What needs to be done:
Nothing but the text belongs in the answer: the listing below, copied exactly, without pictures.

Provided records:

..............................

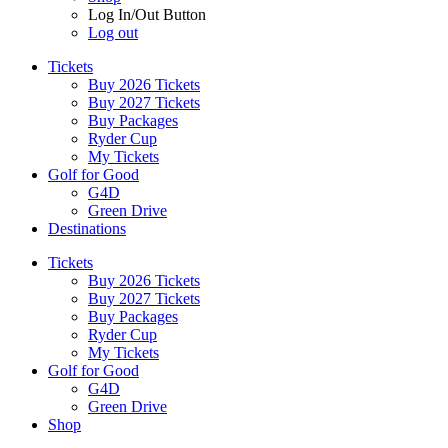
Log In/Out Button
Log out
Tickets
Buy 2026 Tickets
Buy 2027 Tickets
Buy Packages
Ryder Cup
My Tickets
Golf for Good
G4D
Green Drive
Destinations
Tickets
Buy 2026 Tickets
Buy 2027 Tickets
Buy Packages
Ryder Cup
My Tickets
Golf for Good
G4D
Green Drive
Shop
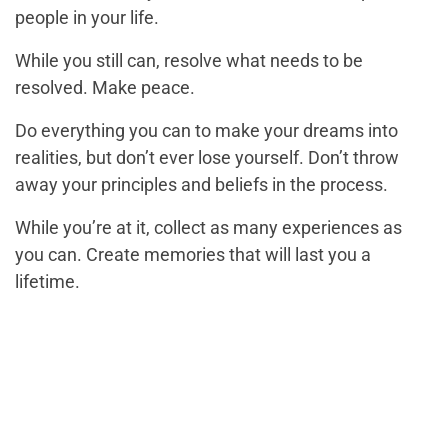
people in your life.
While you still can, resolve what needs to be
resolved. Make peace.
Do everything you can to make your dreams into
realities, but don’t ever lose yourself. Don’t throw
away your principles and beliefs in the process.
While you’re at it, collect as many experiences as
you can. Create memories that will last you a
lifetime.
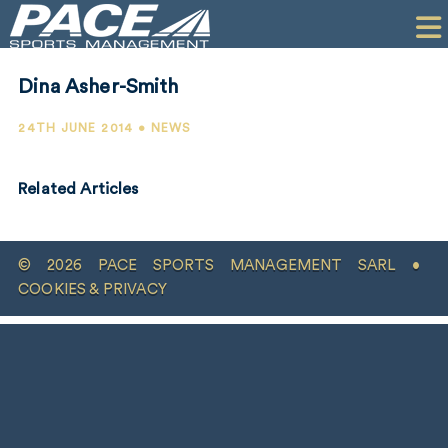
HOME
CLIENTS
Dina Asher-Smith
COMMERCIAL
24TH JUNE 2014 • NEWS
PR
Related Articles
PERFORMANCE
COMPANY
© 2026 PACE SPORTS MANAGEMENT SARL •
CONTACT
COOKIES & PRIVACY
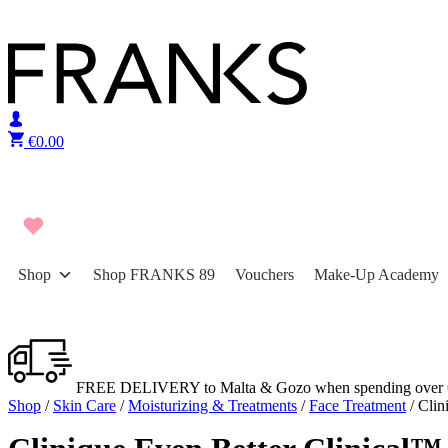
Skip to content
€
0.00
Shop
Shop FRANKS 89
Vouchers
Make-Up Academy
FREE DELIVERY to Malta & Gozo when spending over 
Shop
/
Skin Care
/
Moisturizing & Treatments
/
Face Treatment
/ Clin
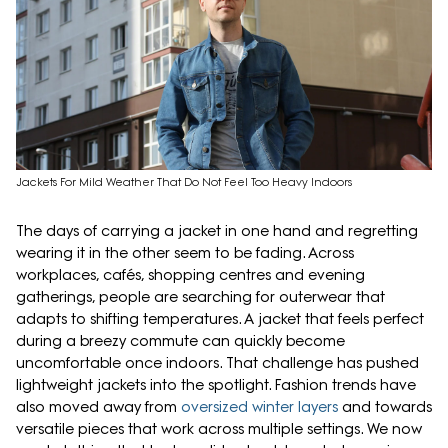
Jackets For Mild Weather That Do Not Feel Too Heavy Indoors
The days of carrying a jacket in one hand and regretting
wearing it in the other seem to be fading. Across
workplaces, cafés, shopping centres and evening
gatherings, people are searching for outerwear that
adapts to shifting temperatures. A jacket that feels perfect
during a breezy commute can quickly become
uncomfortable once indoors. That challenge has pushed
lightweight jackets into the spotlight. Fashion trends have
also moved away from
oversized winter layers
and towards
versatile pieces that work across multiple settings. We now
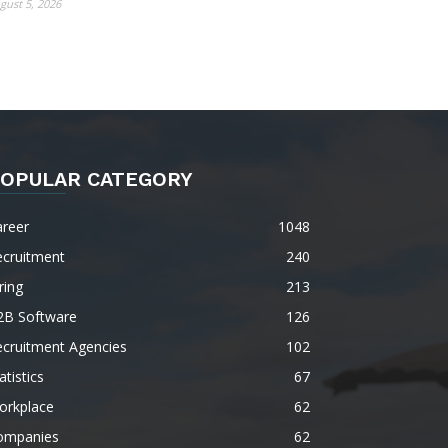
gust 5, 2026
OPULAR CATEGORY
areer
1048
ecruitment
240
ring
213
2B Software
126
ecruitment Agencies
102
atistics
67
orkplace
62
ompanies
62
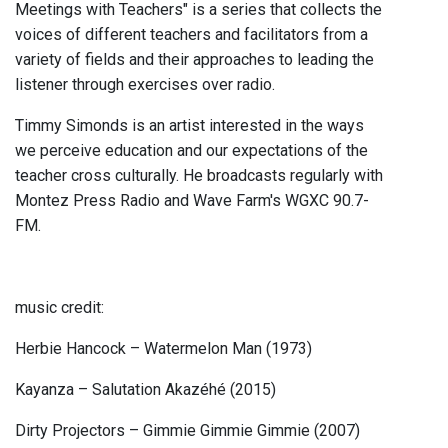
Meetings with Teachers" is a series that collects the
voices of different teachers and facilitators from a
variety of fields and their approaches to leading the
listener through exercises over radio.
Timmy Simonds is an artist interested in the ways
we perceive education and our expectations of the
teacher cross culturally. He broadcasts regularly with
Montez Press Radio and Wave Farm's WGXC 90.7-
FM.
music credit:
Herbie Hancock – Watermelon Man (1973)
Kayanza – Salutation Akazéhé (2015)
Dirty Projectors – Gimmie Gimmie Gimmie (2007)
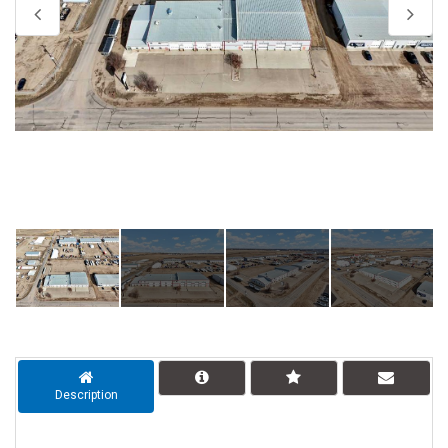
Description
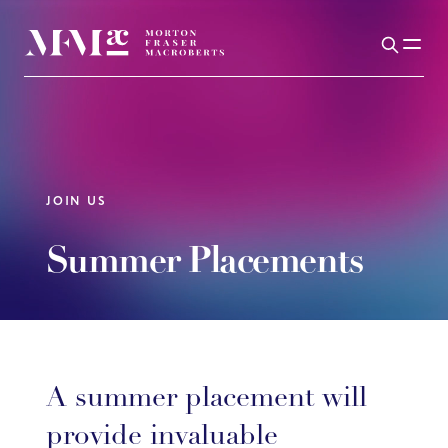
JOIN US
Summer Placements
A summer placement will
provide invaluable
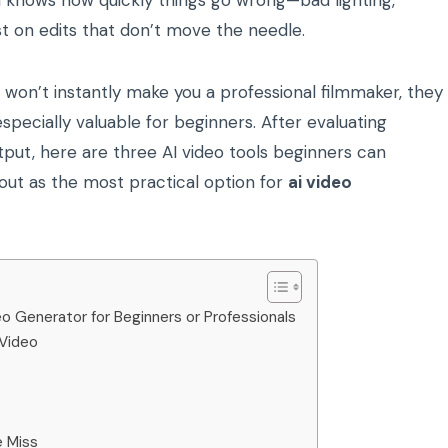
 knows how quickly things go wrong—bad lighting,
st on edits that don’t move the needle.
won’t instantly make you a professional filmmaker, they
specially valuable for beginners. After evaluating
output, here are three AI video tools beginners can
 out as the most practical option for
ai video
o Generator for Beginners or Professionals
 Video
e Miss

..............................

Task output:
Log In/Out Button
Log out
Tickets
Buy 2026 Tickets
Buy 2027 Tickets
Buy Packages
Ryder Cup
My Tickets
Golf for Good
G4D
Green Drive
Destinations
Tickets
Buy 2026 Tickets
Buy 2027 Tickets
Buy Packages
Ryder Cup
My Tickets
Golf for Good
G4D
Green Drive
Shop
people in your life.
While you still can, resolve what needs to be
resolved. Make peace.
Do everything you can to make your dreams into
realities, but don’t ever lose yourself. Don’t throw
away your principles and beliefs in the process.
While you’re at it, collect as many experiences as
you can. Create memories that will last you a
lifetime.
HOME
CLIENTS
Dina Asher-Smith
COMMERCIAL
24TH JUNE 2014 • NEWS
PR
Related Articles
PERFORMANCE
COMPANY
© 2026 PACE SPORTS MANAGEMENT SARL •
CONTACT
COOKIES & PRIVACY
Skip to content
€
0.00
Shop
Shop FRANKS 89
Vouchers
Make-Up Academy
FREE DELIVERY to Malta & Gozo when spending over 
Shop
/
Skin Care
/
Moisturizing & Treatments
/
Face Treatment
/ Clin
Jackets For Mild Weather That Do Not Feel Too Heavy Indoors
The days of carrying a jacket in one hand and regretting
wearing it in the other seem to be fading. Across
workplaces, cafés, shopping centres and evening
gatherings, people are searching for outerwear that
adapts to shifting temperatures. A jacket that feels perfect
during a breezy commute can quickly become
uncomfortable once indoors. That challenge has pushed
lightweight jackets into the spotlight. Fashion trends have
also moved away from
oversized winter layers
and towards
versatile pieces that work across multiple settings. We now
gust 5, 2026
OPULAR CATEGORY
areer
1048
ecruitment
240
ring
213
2B Software
126
ecruitment Agencies
102
atistics
67
orkplace
62
ompanies
62
Meetings with Teachers" is a series that collects the
voices of different teachers and facilitators from a
variety of fields and their approaches to leading the
listener through exercises over radio.
Timmy Simonds is an artist interested in the ways
we perceive education and our expectations of the
teacher cross culturally. He broadcasts regularly with
Montez Press Radio and Wave Farm's WGXC 90.7-
FM.
music credit:
Herbie Hancock – Watermelon Man (1973)
Kayanza – Salutation Akazéhé (2015)
Dirty Projectors – Gimmie Gimmie Gimmie (2007)
Description
JOIN US
Summer Placements
A summer placement will
provide invaluable
 knows how quickly things go wrong—bad lighting,
st on edits that don’t move the needle.
won’t instantly make you a professional filmmaker, they
specially valuable for beginners. After evaluating
output, here are three AI video tools beginners can
 out as the most practical option for
ai video
o Generator for Beginners or Professionals
 Video
e Miss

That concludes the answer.